[Collected data entries]
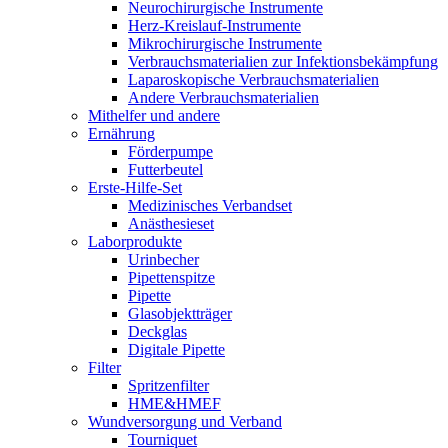
Neurochirurgische Instrumente
Herz-Kreislauf-Instrumente
Mikrochirurgische Instrumente
Verbrauchsmaterialien zur Infektionsbekämpfung
Laparoskopische Verbrauchsmaterialien
Andere Verbrauchsmaterialien
Mithelfer und andere
Ernährung
Förderpumpe
Futterbeutel
Erste-Hilfe-Set
Medizinisches Verbandset
Anästhesieset
Laborprodukte
Urinbecher
Pipettenspitze
Pipette
Glasobjektträger
Deckglas
Digitale Pipette
Filter
Spritzenfilter
HME&HMEF
Wundversorgung und Verband
Tourniquet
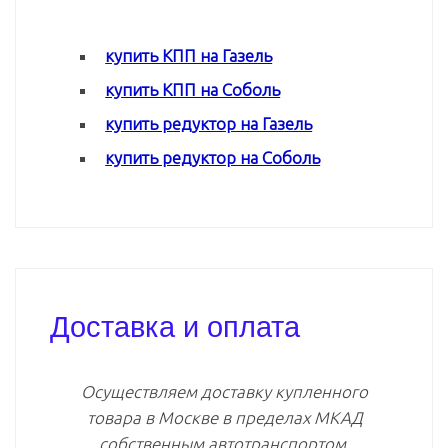
купить КПП на Газель
купить КПП на Соболь
купить редуктор на Газель
купить редуктор на Соболь
Доставка и оплата
Осуществляем доставку купленного
товара в Москве в пределах МКАД
собственным автотранспортом.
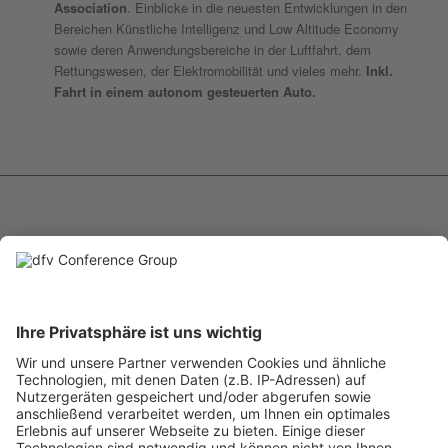
Association
. Einblicke in die neuesten Entwicklungen in den
Bereichen Künstliche Intelligenz und Low Altitude Economy
sowie deren Anwendungsbereiche in der Luftfahrt, dem
Rettungswesen, der Elektromobilität und vieles mehr.
Inkl.
Fahrt in einem autonom gesteuerten Auto.
Tag 6
Freitag, 20. März 2026
Weiterreise nach Guangzhou
Empfang durch die Landwirtschaftsbehörde
mit Überblick
über Schlüsselindustrien der Agrar- und Lebensmittelbranche
Besuch innovativer High-Tech-Unternehmen,
die Smart
Agriculture in der Praxis demonstrieren – von Agrardrohnen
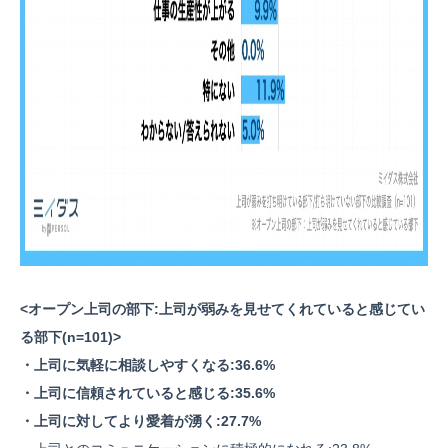
<オープン上司の部下:上司が弱みを見せてくれていると感じてい
る部下(n=101)>
・上司に気軽に相談しやすくなる:36.6%
・上司に信頼されていると感じる:35.6%
・上司に対してより愛着が湧く:27.7%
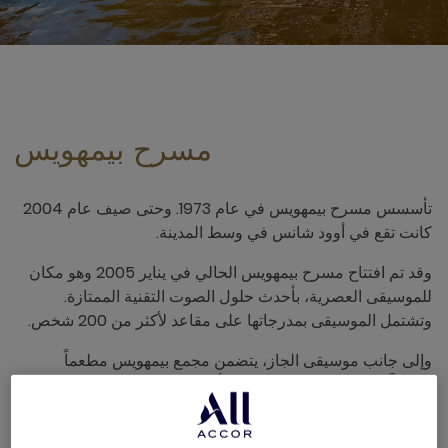
مسرح بيمهويس
تأسسس مسرح بيمهويس في عام 1973. وحتى صيف عام 2004
كانت تقع في أوود شانس في وسط المدينة.
وقد تم افتتاح مسرح بيمهويس الحالي في يناير 2005 وهو مكان
للموسيقى العصرية، بأحدث حلول الصوت التقنية الممتازة.
وتشتمل الموسيقى بمدرجاتها على مقاعد لأكثر من 200 شخص.
وإلى جانب موسيقى الجاز، يتضمن مجمع بيمهويس مطعماً
مناسباً، ومشروبات حتى وقت متأخر من الليل وشرفة مشمسة
كبيرة قبالة المياه.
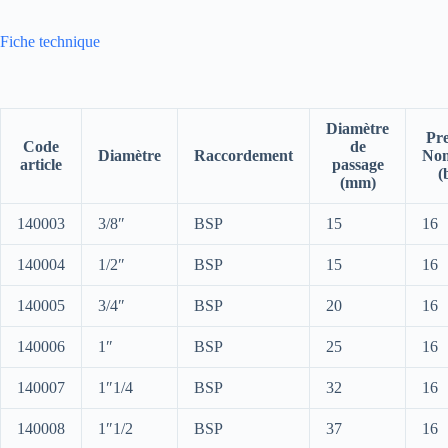
Fiche technique
Diamètre
Pre
Code
de
Diamètre
Raccordement
Nom
article
passage
(
(mm)
140003
3/8″
BSP
15
16
140004
1/2″
BSP
15
16
140005
3/4″
BSP
20
16
140006
1″
BSP
25
16
140007
1″1/4
BSP
32
16
140008
1″1/2
BSP
37
16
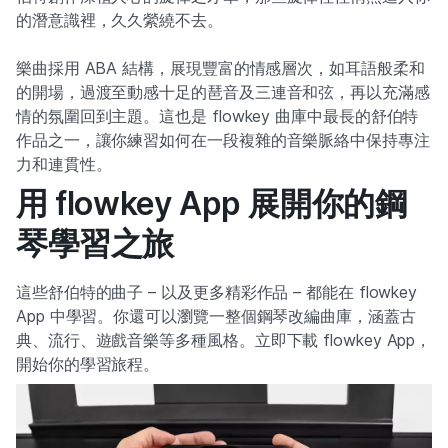
的潛意識裡，久久縈繞不去。
樂曲採用 ABA 結構，展現豐富的情感層次，如耳語般柔和
的開場，過渡至動感十足的琶音及三連音和弦，再以充滿感
情的氛圍回到主題。這也是 flowkey 曲庫中最長的舒伯特
作品之一，讓你練習如何在一段複雜的音樂脈絡中保持專注
力和連貫性。
用 flowkey App 展開你的鋼
琴學習之旅
這些舒伯特的曲子 – 以及更多精彩作品 – 都能在 flowkey
App 中學習。你還可以瀏覽一整個鋼琴改編曲庫，涵蓋古
典、流行、遊戲音樂等多種風格。立即下載 flowkey App，
開始你的學習旅程。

(INSTRUCTIONS TO FOLLOW) Transcribe every entry exactly, leaving out the pictures.

(WRITTEN ANSWER)
Neurochirurgische Instrumente
Herz-Kreislauf-Instrumente
Mikrochirurgische Instrumente
Verbrauchsmaterialien zur Infektionsbekämpfung
Laparoskopische Verbrauchsmaterialien
Andere Verbrauchsmaterialien
Mithelfer und andere
Ernährung
Förderpumpe
Futterbeutel
Erste-Hilfe-Set
Medizinisches Verbandset
Anästhesieset
Laborprodukte
Urinbecher
Pipettenspitze
Pipette
Glasobjektträger
Deckglas
Digitale Pipette
Filter
Spritzenfilter
HME&HMEF
Wundversorgung und Verband
Tourniquet
купить КПП на Газель
купить КПП на Соболь
купить редуктор на Газель
купить редуктор на Соболь
Доставка и оплата
Осуществляем доставку купленного
товара в Москве в пределах МКАД
собственным автотранспортом.
Association
. Einblicke in die neuesten Entwicklungen in den
Bereichen Künstliche Intelligenz und Low Altitude Economy
sowie deren Anwendungsbereiche in der Luftfahrt, dem
Rettungswesen, der Elektromobilität und vieles mehr.
Inkl.
Fahrt in einem autonom gesteuerten Auto.
Tag 6
Freitag, 20. März 2026
Weiterreise nach Guangzhou
Empfang durch die Landwirtschaftsbehörde
mit Überblick
über Schlüsselindustrien der Agrar- und Lebensmittelbranche
Besuch innovativer High-Tech-Unternehmen,
die Smart
Agriculture in der Praxis demonstrieren – von Agrardrohnen
<オープン上司の部下:上司が弱みを見せてくれていると感じてい
る部下(n=101)>
・上司に気軽に相談しやすくなる:36.6%
・上司に信頼されていると感じる:35.6%
・上司に対してより愛着が湧く:27.7%
مسرح بيمهويس
تأسسس مسرح بيمهويس في عام 1973. وحتى صيف عام 2004
كانت تقع في أوود شانس في وسط المدينة.
وقد تم افتتاح مسرح بيمهويس الحالي في يناير 2005 وهو مكان
للموسيقى العصرية، بأحدث حلول الصوت التقنية الممتازة.
وتشتمل الموسيقى بمدرجاتها على مقاعد لأكثر من 200 شخص.
وإلى جانب موسيقى الجاز، يتضمن مجمع بيمهويس مطعماً
مناسباً، ومشروبات حتى وقت متأخر من الليل وشرفة مشمسة
كبيرة قبالة المياه.
Fiche technique
Diamètre
Pre
Code
de
Diamètre
Raccordement
Nom
article
passage
(
(mm)
140003
3/8″
BSP
15
16
140004
1/2″
BSP
15
16
140005
3/4″
BSP
20
16
140006
1″
BSP
25
16
140007
1″1/4
BSP
32
16
140008
1″1/2
BSP
37
16
的潛意識裡，久久縈繞不去。
樂曲採用 ABA 結構，展現豐富的情感層次，如耳語般柔和
的開場，過渡至動感十足的琶音及三連音和弦，再以充滿感
情的氛圍回到主題。這也是 flowkey 曲庫中最長的舒伯特
作品之一，讓你練習如何在一段複雜的音樂脈絡中保持專注
力和連貫性。
用 flowkey App 展開你的鋼
琴學習之旅
這些舒伯特的曲子 – 以及更多精彩作品 – 都能在 flowkey
App 中學習。你還可以瀏覽一整個鋼琴改編曲庫，涵蓋古
典、流行、遊戲音樂等多種風格。立即下載 flowkey App，
開始你的學習旅程。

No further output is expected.